HKBU
Organized by: Department of Mathematics
 

HKSIAM
Sponsored by: Hong Kong Society for Industrial and Applied Mathematics

Multi-tasking Inverse Problems: More Together Than Alone

 

Professor Carola-Bibiane Schönlieb

Professor of Applied Mathematics, University of Cambridge
Turing Fellow, Alan Turing Institute, British Library
Director of the EPSRC Centre for Mathematical and Statistical Analysis of Multimodal Clinical Imaging, University of Cambridge
Director of the Cantab Capital Institute for the Mathematics of Information, University of Cambridge
Head of the Cambridge Image Analysis, University of Cambridge
Fellow of Jesus College, Cambridge

Calderón Prize, the Inverse Problems International Association (2019)
Visiting Professorship, Institute Henri Poincare (2019)
Philip Leverhulme Prize (2017)
Whitehead prize, London Mathematical Society (2016)
EPSRC Science Photo Award, 1st Prize in the Category "People" (2014)
INiTS Award from INiTS (Innovation into Business), Vienna. 3rd Prize in the Category General Technologies (2010)
Mary Bradburn Award, British Federation of Women Graduates (2008)


(Poster) (Photos)


Date: 14 October 2020 (Wednesday)
Time: 04:00-05:00 p.m. GMT+8 (Hong Kong Time)
Venue:

Online via Zoom (Meeting ID: 991 4880 3896)

     

Abstract

Inverse imaging problems in practice constitute a pipeline of tasks that starts with image reconstruction, involves registration, segmentation, and a prediction task at the end. The idea of multi-tasking inverse problems is to make use of the full information in the data in every step of this pipeline by jointly optimising for all tasks. While this is not a new idea in inverse problems, the ability of deep learning to capture complex prior information paired with its computational efficiency renders an all-in-one approach practically possible for the first time.

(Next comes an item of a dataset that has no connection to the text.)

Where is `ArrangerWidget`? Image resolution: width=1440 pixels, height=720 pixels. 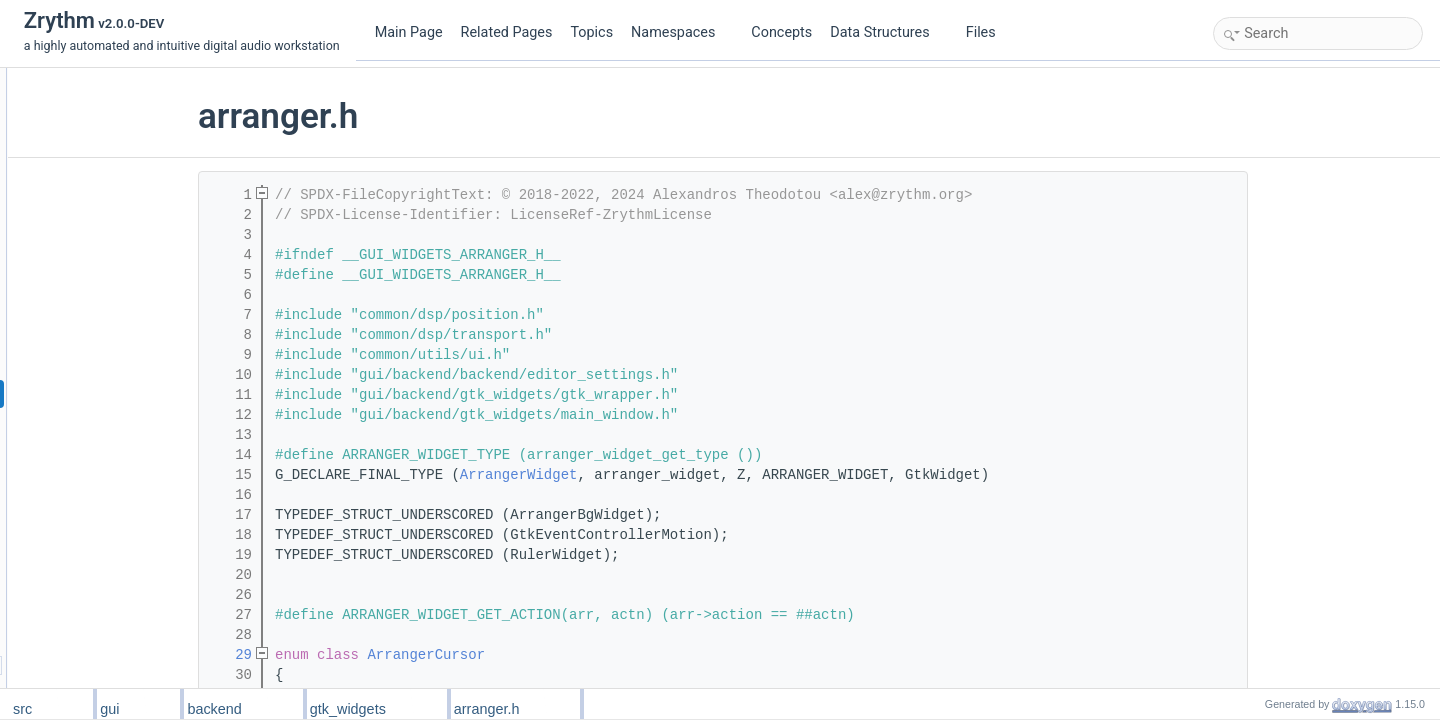 ArrangerWidget is located at coordinates (641, 475).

In this talk we will discuss multi-tasking approaches to inverse problems, and their analytical and numerical challenges. This will include a variational model for joint motion estimation and reconstruction for fast tomographic imaging, joint registration and reconstruction (using a template image as a shape prior in the reconstruction) for limited angle tomography, as well as a variational model for joint image reconstruction and segmentation for MRI. These variational approaches will be put in contrast to a deep learning framework for multi-tasking inverse problems, with examples for joint image reconstruction and segmentation, and joint image reconstruction and classification from tomographic data.